» **Work order**
Find every line below with "Sperrung" in it and give only how many there are.

Items listed in a dataset
==============================
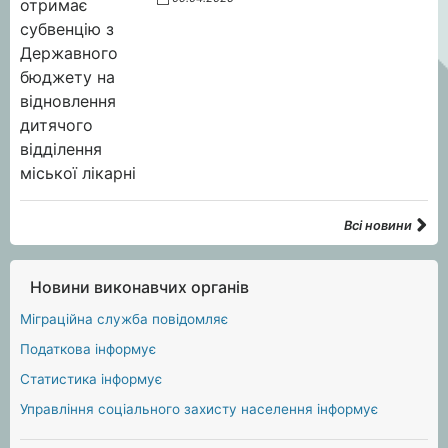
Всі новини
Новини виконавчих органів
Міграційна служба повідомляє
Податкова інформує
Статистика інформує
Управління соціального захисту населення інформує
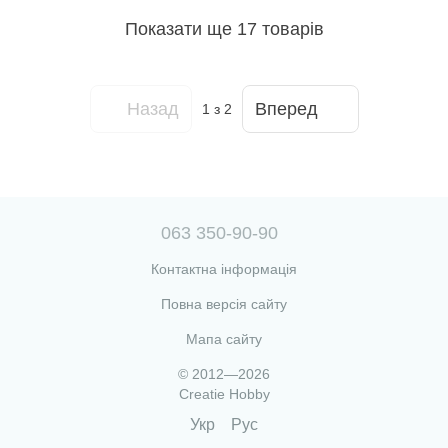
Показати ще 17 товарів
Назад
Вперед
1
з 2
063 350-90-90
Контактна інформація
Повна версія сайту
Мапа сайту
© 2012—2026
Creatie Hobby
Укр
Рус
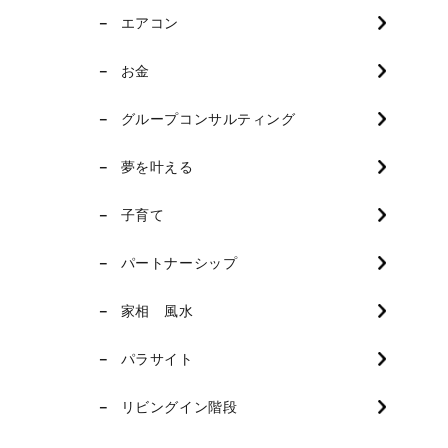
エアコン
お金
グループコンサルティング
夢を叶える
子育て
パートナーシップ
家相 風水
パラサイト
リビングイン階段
==============================
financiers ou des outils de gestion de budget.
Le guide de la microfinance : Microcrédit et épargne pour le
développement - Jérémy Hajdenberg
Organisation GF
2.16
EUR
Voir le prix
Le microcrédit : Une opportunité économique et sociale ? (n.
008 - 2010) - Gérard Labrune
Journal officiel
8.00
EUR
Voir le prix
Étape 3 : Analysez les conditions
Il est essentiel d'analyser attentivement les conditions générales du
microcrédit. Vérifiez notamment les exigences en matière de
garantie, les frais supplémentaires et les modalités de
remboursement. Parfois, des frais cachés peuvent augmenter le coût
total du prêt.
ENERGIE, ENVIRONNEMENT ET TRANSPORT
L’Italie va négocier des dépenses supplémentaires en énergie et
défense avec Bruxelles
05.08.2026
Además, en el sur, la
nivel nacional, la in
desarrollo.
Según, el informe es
==============================
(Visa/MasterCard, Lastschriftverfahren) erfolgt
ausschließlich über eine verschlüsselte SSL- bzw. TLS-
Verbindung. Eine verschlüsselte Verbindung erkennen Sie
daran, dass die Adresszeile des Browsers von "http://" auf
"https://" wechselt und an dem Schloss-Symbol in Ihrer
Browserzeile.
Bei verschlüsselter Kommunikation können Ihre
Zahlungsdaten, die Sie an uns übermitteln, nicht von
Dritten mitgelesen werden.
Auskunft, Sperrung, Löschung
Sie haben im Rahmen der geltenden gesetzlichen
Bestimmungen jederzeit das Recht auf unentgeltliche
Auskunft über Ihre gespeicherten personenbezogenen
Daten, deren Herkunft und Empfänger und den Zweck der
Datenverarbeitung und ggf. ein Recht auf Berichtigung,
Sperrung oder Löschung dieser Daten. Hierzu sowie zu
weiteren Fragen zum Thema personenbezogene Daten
==============================
» **Task output**
2